Governor Gary Herbert has appointed a longtime business man on the Utah Education Council, replacing a seasoned teacher – and one of the members the most liberal – who resigned mid-term after winning a seat in the state Senate.
Shawn Newell, vice-president of business development for a Utah industrial equipment business, would, if confirmed, represent District 10. This area covers the Canyons School District at the southern end of Salt Lake County, and has more than 34,000 students.
"His ingenuity and insight will help better connect our public and higher education systems, and he will be a strong voice for students, teachers and parents," said Herbert in a statement announcing his choice on Friday. .
The 15-member council saw a little bit of business this year, with a single incumbent in office, two others who do not wish to be reelected and Kathleen Riebe, elected in 2016, became a member of the Legislative Assembly.
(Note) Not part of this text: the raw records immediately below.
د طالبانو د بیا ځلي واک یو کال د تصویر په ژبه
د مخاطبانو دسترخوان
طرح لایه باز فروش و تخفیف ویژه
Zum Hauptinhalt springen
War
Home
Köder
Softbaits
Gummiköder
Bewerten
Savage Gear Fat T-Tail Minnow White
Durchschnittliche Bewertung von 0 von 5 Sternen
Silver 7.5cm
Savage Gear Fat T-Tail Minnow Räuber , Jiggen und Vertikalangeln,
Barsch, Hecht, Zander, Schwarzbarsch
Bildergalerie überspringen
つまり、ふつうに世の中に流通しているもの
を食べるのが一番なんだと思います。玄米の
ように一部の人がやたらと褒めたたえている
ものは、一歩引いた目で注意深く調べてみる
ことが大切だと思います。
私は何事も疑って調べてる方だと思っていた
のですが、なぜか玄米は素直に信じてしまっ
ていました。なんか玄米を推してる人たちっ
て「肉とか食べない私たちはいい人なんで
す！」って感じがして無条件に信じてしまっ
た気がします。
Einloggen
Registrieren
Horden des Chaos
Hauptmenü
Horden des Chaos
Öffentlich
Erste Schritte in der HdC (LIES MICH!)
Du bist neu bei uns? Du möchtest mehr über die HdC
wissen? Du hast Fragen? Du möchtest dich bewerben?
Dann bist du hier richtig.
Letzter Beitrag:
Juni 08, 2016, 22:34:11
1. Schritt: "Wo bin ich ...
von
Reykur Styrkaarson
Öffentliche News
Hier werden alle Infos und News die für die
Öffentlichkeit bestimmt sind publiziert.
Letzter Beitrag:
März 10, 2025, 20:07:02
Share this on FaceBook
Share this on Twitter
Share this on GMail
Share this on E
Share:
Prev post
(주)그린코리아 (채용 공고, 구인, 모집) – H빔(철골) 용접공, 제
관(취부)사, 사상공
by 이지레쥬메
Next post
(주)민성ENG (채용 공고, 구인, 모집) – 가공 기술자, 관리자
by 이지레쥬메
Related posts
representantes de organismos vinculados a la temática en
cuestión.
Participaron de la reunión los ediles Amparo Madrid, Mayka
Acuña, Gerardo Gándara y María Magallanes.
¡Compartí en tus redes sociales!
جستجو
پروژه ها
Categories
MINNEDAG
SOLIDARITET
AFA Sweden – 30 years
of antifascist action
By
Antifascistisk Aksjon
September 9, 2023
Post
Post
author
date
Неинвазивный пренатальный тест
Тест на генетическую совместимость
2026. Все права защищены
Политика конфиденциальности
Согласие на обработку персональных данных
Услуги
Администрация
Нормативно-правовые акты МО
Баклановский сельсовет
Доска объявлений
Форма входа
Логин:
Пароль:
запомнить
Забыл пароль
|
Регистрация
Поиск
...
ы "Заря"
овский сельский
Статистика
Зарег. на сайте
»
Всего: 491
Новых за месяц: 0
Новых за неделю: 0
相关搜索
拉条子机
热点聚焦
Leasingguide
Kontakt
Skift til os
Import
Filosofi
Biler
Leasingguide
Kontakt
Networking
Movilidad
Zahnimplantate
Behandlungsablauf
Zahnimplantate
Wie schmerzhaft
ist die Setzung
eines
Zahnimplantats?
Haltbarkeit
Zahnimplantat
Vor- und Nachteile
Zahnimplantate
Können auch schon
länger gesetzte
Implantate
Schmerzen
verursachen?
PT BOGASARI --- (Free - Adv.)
Newell, chosen to occupy the seat of Riebe, must be confirmed by the Senate to join the board of directors that governs public education from kindergarten to grade 12 and tends to look more conservatively. In addition to his business training, much of his experience in the schools is at the college level.
He is a graduate of Salt Lake Community College with an associate degree, from the University of Utah with a bachelor's degree and from the University of Phoenix with a master's degree.
Currently, 56-year-old Newell is a member of the SLCC Board of Directors and chairs the school's alumni council. He also advises the business department, deals with campus economic development projects and funds a marketing grant.
When he was honored in 2017 as a a distinguished alumniNewell said, "It's humbling to be recognized by an educational institution, knowing that when I was young, I struggled with studies. I had to learn very early that my future depended on my willingness to make the effort to create what I wanted throughout the educational process. "
Newell played football while he was at the University of Utah and tried the Chicago Bears in 1984. He joined the team, but injuries prevented him. to pursue a career in the NFL.
He worked at Industrial Supply Company in Salt Lake City for over three decades. He is also a member of several community advocacy groups, including serving as vice-president of the NAACP Salt Lake City Chapter, a member of Governor Martin Luther King Jr.'s Human Rights Commission, and Chair of the Utah Multicultural Civic Council.